The Fleet Science Center
The Power of Science
The Fleet Science Center in Balboa Park is so much more than interactive exhibits and the Heikoff Giant Dome Theater that so many San Diegans visit on field trips. It is a countywide organization that engages with communities to achieve its mission of connecting everyone in San Diego to the power of science.
Key to this community focus is the intersection of relationships and the work the Fleet does in the community. “We think about the work and how we radiate out from Balboa Park,” Fleet community engagement manager Yanet Lopez shared with GB Magazine. “The relationships we are building facilitate the work. It is a dance.
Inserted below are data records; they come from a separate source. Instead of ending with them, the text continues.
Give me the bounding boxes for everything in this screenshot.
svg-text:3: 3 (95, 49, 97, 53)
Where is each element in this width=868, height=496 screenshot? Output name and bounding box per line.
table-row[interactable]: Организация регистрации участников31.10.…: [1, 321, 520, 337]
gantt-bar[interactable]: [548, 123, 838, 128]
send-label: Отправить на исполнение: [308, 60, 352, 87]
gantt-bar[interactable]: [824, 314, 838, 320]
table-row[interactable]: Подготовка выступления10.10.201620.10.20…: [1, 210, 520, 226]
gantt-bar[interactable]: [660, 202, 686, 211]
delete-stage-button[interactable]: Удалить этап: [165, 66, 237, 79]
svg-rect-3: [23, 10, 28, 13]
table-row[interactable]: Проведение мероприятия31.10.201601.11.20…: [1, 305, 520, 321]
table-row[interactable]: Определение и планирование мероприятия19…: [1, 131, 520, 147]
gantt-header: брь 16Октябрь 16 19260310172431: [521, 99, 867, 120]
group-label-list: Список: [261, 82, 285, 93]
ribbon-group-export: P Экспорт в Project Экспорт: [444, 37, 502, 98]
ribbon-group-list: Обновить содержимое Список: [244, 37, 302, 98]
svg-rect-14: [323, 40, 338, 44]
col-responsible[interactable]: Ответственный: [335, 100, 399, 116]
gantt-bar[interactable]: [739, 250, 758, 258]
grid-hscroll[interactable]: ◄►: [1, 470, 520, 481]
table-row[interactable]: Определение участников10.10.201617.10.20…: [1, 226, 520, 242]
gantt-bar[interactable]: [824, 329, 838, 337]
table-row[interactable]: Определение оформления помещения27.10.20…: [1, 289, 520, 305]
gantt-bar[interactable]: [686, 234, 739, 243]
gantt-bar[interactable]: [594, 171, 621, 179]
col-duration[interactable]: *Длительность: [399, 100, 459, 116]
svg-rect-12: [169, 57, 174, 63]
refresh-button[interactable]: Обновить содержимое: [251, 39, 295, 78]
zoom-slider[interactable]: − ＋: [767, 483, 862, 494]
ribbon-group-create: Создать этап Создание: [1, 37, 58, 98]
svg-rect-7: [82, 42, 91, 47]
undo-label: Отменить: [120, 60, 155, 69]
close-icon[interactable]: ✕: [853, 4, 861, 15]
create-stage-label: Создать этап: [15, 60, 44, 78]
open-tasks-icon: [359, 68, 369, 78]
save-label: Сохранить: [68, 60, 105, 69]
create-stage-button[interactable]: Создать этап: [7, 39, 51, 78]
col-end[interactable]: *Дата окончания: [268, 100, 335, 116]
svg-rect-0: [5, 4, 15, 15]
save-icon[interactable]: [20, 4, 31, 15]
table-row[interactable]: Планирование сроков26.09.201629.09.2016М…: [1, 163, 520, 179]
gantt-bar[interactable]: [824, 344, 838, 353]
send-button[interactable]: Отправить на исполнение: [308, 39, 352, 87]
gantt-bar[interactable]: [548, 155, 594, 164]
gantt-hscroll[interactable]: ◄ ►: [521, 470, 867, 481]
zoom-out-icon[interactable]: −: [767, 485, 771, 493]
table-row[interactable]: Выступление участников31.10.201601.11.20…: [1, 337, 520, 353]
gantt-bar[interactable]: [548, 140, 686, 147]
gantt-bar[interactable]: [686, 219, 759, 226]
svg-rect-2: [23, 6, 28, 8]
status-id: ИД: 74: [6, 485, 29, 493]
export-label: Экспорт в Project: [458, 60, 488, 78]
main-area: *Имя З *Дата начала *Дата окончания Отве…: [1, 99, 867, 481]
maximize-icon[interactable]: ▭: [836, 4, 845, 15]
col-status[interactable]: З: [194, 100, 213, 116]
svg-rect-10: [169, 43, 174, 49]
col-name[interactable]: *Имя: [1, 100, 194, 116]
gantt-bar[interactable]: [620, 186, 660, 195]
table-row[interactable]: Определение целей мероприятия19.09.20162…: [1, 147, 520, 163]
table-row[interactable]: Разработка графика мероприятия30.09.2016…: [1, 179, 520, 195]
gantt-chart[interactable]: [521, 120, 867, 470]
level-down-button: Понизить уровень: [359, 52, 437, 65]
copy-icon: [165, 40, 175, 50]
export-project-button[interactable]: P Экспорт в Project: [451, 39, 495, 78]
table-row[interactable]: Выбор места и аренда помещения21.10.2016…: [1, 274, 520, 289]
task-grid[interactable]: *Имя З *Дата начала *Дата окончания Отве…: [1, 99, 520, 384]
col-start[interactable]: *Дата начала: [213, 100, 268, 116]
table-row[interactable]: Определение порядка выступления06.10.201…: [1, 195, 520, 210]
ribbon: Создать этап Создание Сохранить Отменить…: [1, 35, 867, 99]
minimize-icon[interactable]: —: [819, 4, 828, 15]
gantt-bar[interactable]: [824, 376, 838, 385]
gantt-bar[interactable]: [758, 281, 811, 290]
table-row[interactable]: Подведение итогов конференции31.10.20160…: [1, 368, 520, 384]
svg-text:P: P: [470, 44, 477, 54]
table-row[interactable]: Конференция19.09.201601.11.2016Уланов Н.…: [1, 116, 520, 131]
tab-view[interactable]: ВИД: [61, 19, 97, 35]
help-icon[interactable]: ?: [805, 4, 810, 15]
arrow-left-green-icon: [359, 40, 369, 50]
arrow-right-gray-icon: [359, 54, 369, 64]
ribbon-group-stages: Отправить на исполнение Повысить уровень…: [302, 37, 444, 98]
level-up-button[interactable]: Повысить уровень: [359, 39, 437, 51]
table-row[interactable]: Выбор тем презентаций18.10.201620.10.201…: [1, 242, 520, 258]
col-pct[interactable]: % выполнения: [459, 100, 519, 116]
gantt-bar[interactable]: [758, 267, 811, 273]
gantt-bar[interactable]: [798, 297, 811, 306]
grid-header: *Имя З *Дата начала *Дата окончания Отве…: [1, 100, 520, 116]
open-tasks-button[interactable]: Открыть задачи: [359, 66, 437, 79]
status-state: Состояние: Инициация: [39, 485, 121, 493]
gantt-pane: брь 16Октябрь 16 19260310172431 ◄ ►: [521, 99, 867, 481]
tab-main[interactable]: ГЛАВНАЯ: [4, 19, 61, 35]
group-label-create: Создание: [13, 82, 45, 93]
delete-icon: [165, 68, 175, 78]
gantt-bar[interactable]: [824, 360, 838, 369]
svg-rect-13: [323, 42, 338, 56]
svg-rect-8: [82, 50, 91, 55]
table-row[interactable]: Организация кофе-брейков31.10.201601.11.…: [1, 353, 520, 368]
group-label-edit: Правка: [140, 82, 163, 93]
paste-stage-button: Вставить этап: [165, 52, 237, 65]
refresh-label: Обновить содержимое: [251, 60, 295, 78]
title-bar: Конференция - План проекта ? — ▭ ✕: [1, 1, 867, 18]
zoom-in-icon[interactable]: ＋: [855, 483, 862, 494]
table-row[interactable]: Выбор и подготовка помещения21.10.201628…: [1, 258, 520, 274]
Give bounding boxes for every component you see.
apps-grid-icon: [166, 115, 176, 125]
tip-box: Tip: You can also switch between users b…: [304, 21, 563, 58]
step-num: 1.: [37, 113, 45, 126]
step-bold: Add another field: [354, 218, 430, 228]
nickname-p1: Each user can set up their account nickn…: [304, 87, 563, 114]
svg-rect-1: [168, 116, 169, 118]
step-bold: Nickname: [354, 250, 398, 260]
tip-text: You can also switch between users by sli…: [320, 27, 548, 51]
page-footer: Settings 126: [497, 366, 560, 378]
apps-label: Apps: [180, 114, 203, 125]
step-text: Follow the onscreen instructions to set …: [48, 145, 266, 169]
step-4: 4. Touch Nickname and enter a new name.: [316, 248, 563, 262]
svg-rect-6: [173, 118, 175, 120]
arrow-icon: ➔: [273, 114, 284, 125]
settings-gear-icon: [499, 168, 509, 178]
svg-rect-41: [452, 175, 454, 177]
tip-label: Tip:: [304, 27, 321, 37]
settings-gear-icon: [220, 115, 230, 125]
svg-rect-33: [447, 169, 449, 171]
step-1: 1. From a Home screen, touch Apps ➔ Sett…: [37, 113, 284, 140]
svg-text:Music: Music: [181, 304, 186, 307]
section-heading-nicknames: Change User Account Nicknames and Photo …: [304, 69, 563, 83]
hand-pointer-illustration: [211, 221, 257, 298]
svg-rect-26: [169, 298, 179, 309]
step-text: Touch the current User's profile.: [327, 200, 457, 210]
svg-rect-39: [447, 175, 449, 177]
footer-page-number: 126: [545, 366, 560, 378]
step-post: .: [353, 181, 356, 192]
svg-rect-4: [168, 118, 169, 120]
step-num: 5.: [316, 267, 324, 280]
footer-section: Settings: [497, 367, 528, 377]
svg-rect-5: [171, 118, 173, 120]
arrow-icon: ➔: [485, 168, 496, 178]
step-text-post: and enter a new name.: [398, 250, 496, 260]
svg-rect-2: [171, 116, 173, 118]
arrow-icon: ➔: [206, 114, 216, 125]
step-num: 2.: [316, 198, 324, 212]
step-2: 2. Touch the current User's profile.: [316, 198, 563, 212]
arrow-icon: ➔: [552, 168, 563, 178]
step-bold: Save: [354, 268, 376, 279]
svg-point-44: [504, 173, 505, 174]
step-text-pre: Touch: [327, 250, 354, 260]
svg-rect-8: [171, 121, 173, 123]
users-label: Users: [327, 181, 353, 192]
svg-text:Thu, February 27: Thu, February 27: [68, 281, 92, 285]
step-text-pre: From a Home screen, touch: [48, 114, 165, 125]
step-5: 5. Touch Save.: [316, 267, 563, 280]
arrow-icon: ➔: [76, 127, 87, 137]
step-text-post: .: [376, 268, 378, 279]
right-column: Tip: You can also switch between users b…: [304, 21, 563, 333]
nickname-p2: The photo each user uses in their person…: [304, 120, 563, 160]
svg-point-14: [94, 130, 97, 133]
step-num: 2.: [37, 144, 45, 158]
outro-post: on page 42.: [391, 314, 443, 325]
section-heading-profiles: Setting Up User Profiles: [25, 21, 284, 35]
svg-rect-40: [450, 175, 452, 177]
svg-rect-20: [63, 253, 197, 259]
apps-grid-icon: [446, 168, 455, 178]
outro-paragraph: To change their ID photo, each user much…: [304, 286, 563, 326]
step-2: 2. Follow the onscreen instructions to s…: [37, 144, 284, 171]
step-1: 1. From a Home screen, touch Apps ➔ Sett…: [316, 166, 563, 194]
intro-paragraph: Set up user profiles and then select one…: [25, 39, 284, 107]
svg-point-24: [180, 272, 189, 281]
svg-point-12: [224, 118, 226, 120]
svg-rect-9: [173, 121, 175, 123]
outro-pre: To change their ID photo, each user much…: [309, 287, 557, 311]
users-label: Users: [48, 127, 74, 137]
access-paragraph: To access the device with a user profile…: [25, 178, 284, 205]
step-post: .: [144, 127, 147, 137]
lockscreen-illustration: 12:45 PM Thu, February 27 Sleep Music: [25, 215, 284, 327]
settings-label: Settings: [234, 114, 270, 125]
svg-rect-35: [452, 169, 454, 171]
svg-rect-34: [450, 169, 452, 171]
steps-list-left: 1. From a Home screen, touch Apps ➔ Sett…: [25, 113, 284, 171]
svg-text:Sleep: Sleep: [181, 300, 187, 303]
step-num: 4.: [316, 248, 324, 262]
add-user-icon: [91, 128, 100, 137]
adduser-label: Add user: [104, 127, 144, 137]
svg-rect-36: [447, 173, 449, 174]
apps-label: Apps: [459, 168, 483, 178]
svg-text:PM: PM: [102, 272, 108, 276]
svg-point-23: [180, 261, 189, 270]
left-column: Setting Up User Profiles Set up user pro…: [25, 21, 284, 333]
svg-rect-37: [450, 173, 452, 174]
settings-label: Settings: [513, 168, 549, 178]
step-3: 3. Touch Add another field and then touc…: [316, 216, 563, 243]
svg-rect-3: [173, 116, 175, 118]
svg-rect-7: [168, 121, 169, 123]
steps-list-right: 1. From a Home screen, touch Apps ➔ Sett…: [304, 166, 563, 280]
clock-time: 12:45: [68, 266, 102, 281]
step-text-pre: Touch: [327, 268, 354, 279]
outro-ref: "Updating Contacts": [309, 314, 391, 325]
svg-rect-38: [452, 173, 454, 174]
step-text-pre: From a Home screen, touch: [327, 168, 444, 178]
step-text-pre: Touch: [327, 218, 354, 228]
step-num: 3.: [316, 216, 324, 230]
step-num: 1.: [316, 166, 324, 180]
We sway and work in sync with the communities.”
To achieve and maintain this rhythm, the Fleet goes beyond bringing programs to communities. Instead, it listens to the communities so they can develop solutions together. This process of deep listening and collaboration ensures that the communities’ needs are met.
Mwenda Kudumu-Biggs, the Fleet’s new vice president of community service and engagement, says, “Unless we re-engage with communities traditionally left out of the voices of Western science, we will continue to have a skewed view of the world.”
The Fleet knows the value of a more balanced, more equitable, more accurate understanding of the world and importantly, how to get to that understanding – through the lens of science.
According to David Laurenvil, director of education and community partnerships at the Fleet, “Our goal as we engage with communities throughout San Diego is to connect them with experiences that amaze them. Those experiences lead to a desire and interest to wonder, think, understand and imagine the possibilities. The power of science is this ability to wonder and to imagine a future where they can understand, do and belong.”
With programming and events that aim to reach everyone in San Diego County, the Fleet is collaborating with communities to amplify all voices. A female or female-identifying student in the SciTech after-school programs or in Better Education for Women in Science and Engineering might become an astronaut or a pioneering chemical engineer in a few years. The family who attends the San Ysidro STEM Fair might discover opportunities in STEM they never knew existed. A sensory-friendly experience during one of the Fleet’s Accessibility Mornings might spark the curiosity of a future astrophysicist.
The result, Kudumu-Biggs adds, is a better, more harmonious world where STEM is for everyone, and everyone belongs. “We need to make sure we hear from everyone because that benefits the communities, science and our world.”